*WHAT IS NEEDED*: Everything from the line with "public sector" to the line with "REGISTRATION & LOGISTICS" in the listing below, both lines included, needs to be copied exactly, apart from the pictures.

*DATASET*:
———

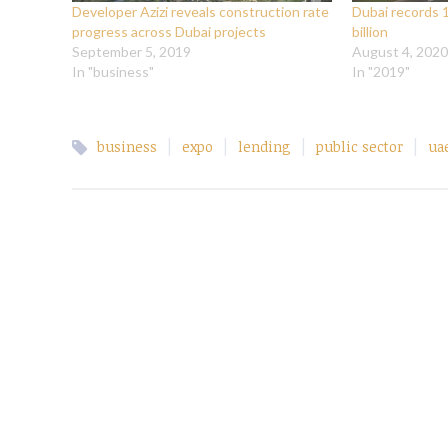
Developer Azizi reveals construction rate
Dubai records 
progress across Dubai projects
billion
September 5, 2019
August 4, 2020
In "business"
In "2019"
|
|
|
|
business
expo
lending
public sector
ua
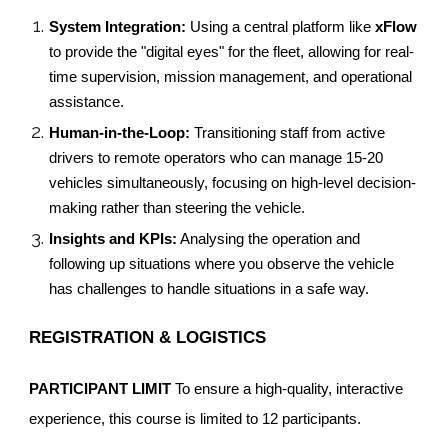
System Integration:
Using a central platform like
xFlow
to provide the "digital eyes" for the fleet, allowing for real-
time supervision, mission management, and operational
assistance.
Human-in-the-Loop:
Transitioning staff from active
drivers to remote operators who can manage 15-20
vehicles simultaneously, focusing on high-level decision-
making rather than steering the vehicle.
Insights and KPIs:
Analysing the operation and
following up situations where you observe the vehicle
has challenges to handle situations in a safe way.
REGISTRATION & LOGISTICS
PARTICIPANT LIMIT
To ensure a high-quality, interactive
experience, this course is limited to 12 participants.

———

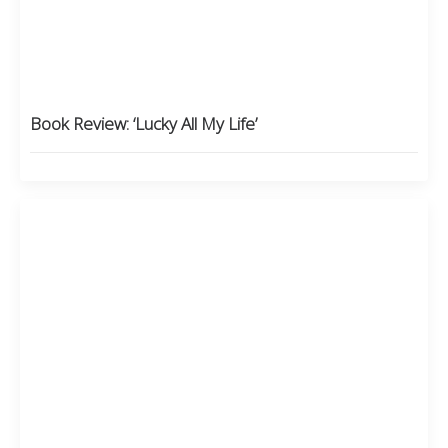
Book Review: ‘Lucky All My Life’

———

*FINISHED TASK*:
public sector
ua
System Integration:
Using a central platform like
xFlow
to provide the "digital eyes" for the fleet, allowing for real-
time supervision, mission management, and operational
assistance.
Human-in-the-Loop:
Transitioning staff from active
drivers to remote operators who can manage 15-20
vehicles simultaneously, focusing on high-level decision-
making rather than steering the vehicle.
Insights and KPIs:
Analysing the operation and
following up situations where you observe the vehicle
has challenges to handle situations in a safe way.
REGISTRATION & LOGISTICS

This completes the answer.